# Data for analysis

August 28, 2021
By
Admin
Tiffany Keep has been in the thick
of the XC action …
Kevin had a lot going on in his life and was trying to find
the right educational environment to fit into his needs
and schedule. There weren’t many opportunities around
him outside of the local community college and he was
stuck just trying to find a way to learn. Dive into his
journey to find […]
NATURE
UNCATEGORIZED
...
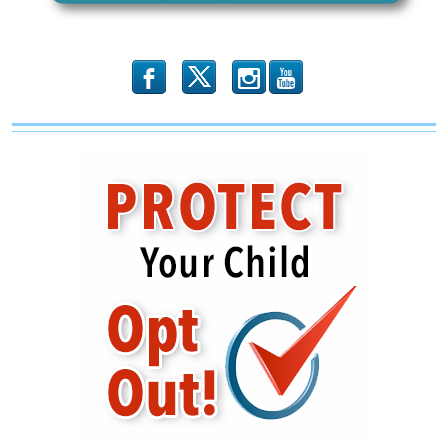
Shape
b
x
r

# Goal of the exercise
Going through the entries above, count the lines with the word "into". Give only the result.

# Solved problem
2